ÉTV: Imagens do Estado Novo 1937-1945

Em sua enunciação direta, o título do novo filme de Eduardo Escorel sugere uma dupla agenda. De um lado, apresentar a maior compilação já feita de imagens daquele período ditatorial, ampliando a resenha histórica já empreendida pelo cineasta em 1930 – Tempo de Revolução, 32 – A Guerra Civil e 35 – O Assalto ao Poder (leia aqui sobre esses três filmes). De outro lado, discutir o Estado Novo como usina de imagens ou mesmo o fato de o regime ter se sustentado como pura imagem, apagamento de contradições e de contestações.

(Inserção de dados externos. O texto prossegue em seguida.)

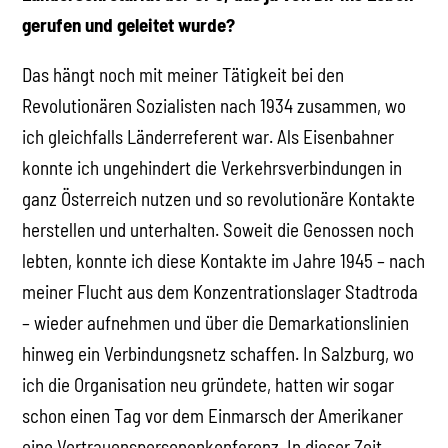
gerufen und geleitet wurde?
Das hängt noch mit meiner Tätigkeit bei den
Revolutionären Sozialisten nach 1934 zusammen, wo
ich gleichfalls Länderreferent war. Als Eisenbahner
konnte ich ungehindert die Verkehrsverbindungen in
ganz Österreich nutzen und so revolutionäre Kontakte
herstellen und unterhalten. Soweit die Genossen noch
lebten, konnte ich diese Kontakte im Jahre 1945 – nach
meiner Flucht aus dem Konzentrationslager Stadtroda
– wieder aufnehmen und über die Demarkationslinien
hinweg ein Verbindungsnetz schaffen. In Salzburg, wo
ich die Organisation neu gründete, hatten wir sogar
schon einen Tag vor dem Einmarsch der Amerikaner
eine Vertrauenspersonenkonferenz. In dieser Zeit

O roteiro desenvolvido em conjunto com Flavia Castro partiu, naturalmente, das imagens, a maioria delas oficiais, de cinejornais produzidos pelo DIP, o Departamento de Imprensa e Propaganda. Mas a narração, a cargo da voz pausada e cheia do próprio Escorel, procura, aqui e ali, fazer a crítica da imagem. Já no começo das quatro horas de projeção, ele se pergunta: “é possível fazer um filme sobre o Estado Novo com imagens de propaganda?”. Vez por outra, essa narração se volta sobre o próprio material fílmico, indagando o que as cenas omitem em vez de mostrar ou que conclusões se pode tirar dos materiais perdidos. O recurso de desmentir o discurso das imagens pelo discurso verbal também é acionado em diversos momentos. Em um deles, pelo menos, deixa a desejar em termos de embasamento. É quando a população carioca festeja o final da II Guerra diante de Getúlio e uma faixa com a inscrição “Democracia” é identificada por Escorel como um protesto contra a ditadura brasileira. Para quem vê a cena simplesmente, a faixa soa como uma celebração da vitória da democracia dos aliados contra o nazifascismo.

De qualquer forma, é necessário pontuar que a atitude crítica face aos arquivos da época é amplamente sobrepujada pelo uso dos filmes e cinejornais como matéria mesmo de um relato historiográfico. Mais do que desnudar a propaganda do DIP, Escorel a engaja numa narrativa factual do comportamento do Estado Novo, do seu início com um golpe militar a seu encerramento com outro golpe. Como explanação audiovisual, o valor do filme é inestimável. Nunca se viu antes uma seleção tão rica e definidora do Brasil daqueles anos. Se Getúlio é obviamente o ímã de todas as câmeras, é possível também vislumbrar as imagens do povo, da vida nas ruas, além de cinejornais estrangeiros que ajudam a compor o mosaico documental do período. Uma canção de louvor a Getúlio montada sobre cenas da lavagem de um jacaré abatido é um dos poucos exemplos em que o filme se permite exercitar a ironia.

Escorel usa também trechos dos diários de Getúlio, de cartas e outros documentos escritos para complementar ou questionar sentidos latentes nas imagens. Referências à sucessão de bombardeios que vão de Guernica a Hiroshima, passando por Caldeirão de Santa Cruz do Deserto, a invasão nazista na Polônia e a destruição de Dresden, pretendem sem muito êxito ampliar o espectro retórico do filme. O foco mais bem-sucedido está na ambiguidade/pragmatismo de Getúlio no trato com as forças da II Guerra Mundial e com os militares no front interno, assim como no projeto de ligação direta do ditador com o povo.

De resto, Imagens do Estado Novo convoca o espectador a uma viagem imersiva fascinante por oito anos de Brasil.